PROMPT » Of the lines below, report only those that contain "Harf".

### DATA RECORDS

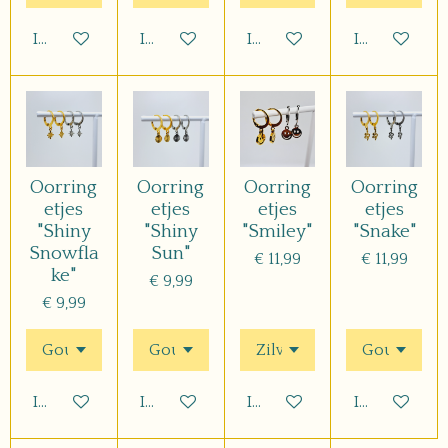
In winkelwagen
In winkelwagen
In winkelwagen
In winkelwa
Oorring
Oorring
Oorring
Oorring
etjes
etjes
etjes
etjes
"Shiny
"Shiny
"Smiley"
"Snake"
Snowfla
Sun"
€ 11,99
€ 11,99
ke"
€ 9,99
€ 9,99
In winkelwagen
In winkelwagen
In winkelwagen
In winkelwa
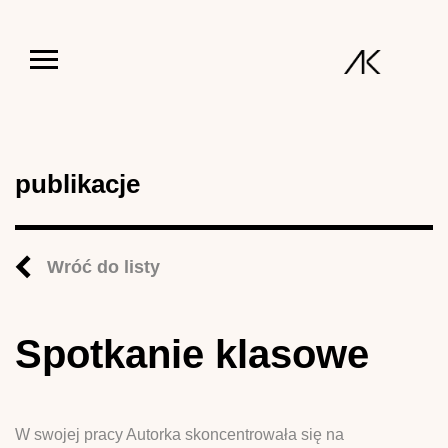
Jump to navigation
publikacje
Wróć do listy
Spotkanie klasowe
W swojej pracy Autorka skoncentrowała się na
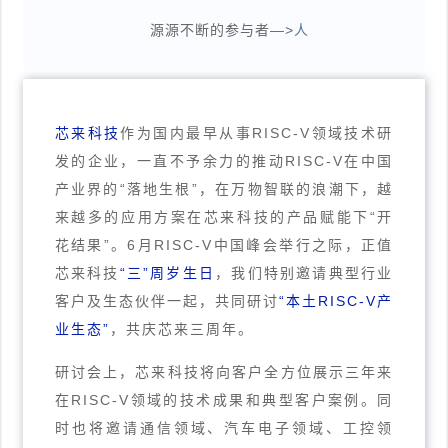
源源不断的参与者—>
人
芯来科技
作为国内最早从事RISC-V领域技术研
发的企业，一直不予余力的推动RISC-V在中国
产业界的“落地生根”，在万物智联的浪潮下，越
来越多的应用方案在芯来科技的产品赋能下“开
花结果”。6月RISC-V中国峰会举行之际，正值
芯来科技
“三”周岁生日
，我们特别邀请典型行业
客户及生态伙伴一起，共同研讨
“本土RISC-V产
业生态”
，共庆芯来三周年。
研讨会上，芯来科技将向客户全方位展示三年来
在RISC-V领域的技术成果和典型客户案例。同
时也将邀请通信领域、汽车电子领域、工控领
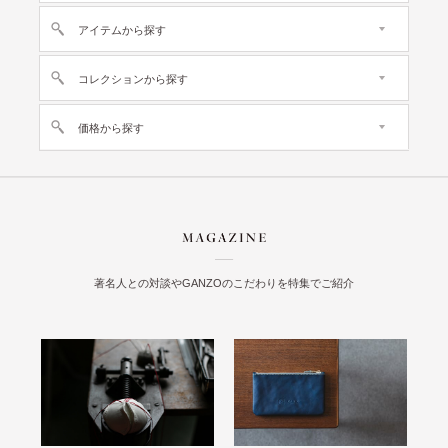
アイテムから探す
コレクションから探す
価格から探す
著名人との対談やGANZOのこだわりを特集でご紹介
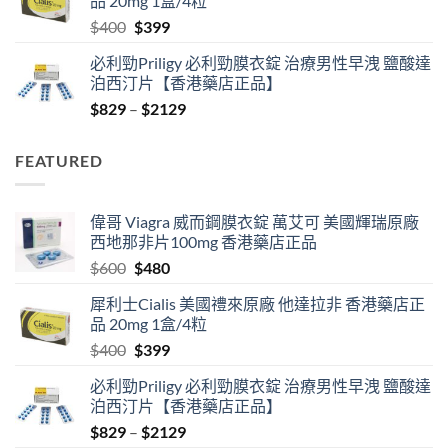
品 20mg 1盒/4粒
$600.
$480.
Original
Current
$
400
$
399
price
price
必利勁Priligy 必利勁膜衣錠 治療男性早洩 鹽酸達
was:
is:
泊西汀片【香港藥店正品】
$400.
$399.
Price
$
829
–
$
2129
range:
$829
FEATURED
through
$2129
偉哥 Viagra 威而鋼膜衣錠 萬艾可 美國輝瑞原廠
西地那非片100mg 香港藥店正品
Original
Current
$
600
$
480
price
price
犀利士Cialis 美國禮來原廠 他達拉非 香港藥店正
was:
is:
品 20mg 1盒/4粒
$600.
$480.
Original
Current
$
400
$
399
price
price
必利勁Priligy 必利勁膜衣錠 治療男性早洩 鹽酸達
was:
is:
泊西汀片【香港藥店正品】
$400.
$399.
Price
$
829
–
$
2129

######
### DATA RECORDS

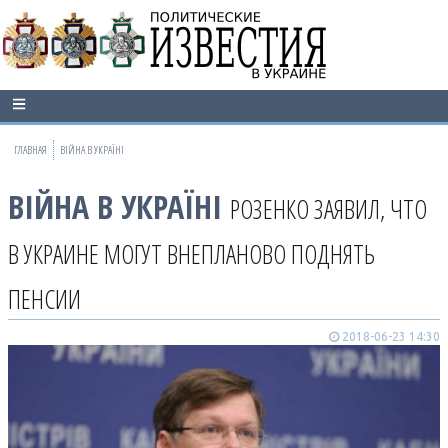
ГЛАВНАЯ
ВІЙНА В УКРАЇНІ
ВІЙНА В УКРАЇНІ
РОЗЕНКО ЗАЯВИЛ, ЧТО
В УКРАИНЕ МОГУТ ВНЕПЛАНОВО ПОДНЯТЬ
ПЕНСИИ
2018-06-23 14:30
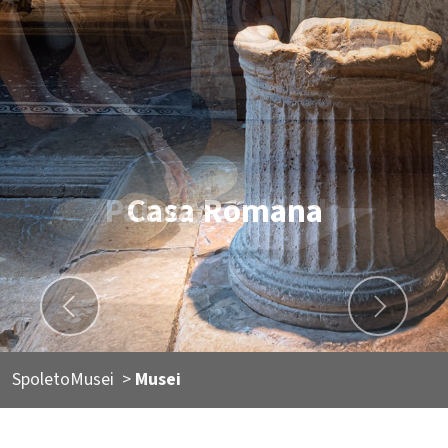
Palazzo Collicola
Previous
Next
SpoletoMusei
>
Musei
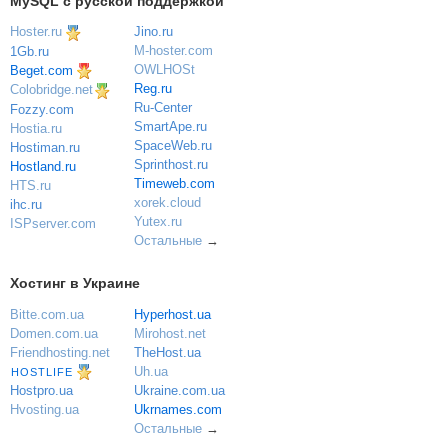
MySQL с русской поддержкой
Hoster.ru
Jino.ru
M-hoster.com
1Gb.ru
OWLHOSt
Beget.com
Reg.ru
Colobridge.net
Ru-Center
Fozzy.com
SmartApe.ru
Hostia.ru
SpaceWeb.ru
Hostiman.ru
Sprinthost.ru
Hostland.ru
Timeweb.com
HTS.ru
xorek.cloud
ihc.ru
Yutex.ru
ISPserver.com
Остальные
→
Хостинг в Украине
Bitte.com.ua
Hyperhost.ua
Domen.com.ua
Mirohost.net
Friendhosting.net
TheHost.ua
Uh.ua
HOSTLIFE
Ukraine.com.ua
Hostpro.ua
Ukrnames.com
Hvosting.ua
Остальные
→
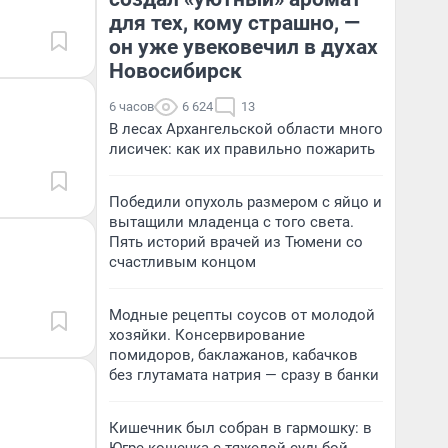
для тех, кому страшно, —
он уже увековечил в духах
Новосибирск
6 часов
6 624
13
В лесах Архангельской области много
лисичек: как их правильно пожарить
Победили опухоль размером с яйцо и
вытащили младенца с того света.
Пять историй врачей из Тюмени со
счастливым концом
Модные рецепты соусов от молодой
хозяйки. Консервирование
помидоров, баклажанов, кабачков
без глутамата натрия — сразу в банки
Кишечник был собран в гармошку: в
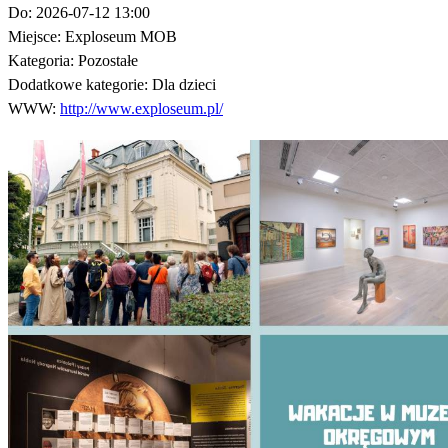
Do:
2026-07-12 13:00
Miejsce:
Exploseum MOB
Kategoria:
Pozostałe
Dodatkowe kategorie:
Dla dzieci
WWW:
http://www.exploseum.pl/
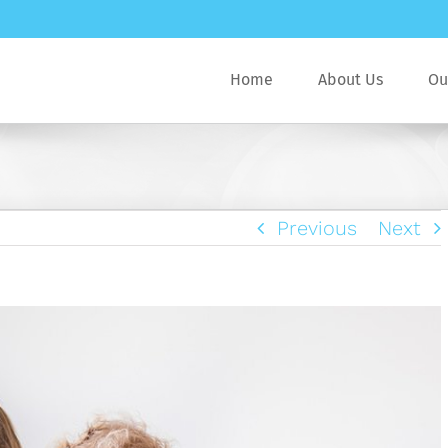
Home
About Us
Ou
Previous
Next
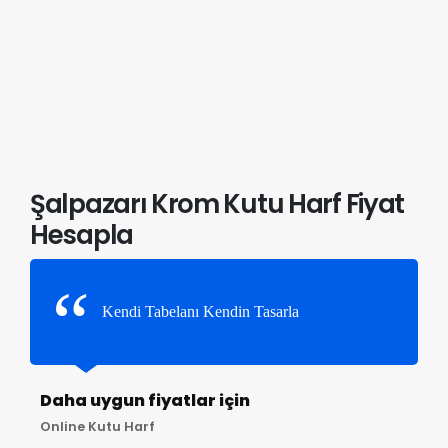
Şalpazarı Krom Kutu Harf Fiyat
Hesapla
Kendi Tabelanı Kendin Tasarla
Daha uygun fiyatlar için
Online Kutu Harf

######
### DATA RECORDS

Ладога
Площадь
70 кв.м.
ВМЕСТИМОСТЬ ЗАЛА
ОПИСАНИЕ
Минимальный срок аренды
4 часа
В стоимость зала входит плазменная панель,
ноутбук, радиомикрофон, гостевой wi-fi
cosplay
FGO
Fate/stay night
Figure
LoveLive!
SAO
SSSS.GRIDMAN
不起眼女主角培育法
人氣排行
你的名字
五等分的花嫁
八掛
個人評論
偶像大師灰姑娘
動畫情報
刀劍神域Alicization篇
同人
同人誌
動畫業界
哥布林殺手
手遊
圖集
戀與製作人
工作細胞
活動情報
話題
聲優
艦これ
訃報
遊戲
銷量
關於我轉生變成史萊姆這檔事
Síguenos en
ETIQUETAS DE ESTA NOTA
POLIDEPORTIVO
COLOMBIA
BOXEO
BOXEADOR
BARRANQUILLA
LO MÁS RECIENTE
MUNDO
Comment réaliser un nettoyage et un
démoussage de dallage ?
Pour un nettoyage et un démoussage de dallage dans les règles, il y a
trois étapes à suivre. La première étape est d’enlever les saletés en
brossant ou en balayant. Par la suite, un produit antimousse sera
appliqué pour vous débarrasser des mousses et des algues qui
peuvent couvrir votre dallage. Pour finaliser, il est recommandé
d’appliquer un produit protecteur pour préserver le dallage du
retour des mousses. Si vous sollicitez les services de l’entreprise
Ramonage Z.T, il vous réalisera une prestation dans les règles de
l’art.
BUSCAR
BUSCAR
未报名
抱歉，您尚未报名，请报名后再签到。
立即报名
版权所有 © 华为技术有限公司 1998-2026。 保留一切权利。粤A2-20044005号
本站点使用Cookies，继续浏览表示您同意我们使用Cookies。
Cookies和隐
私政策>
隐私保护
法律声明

######

THE COMPLETED TASK »
Şalpazarı Krom Kutu Harf Fiyat
Online Kutu Harf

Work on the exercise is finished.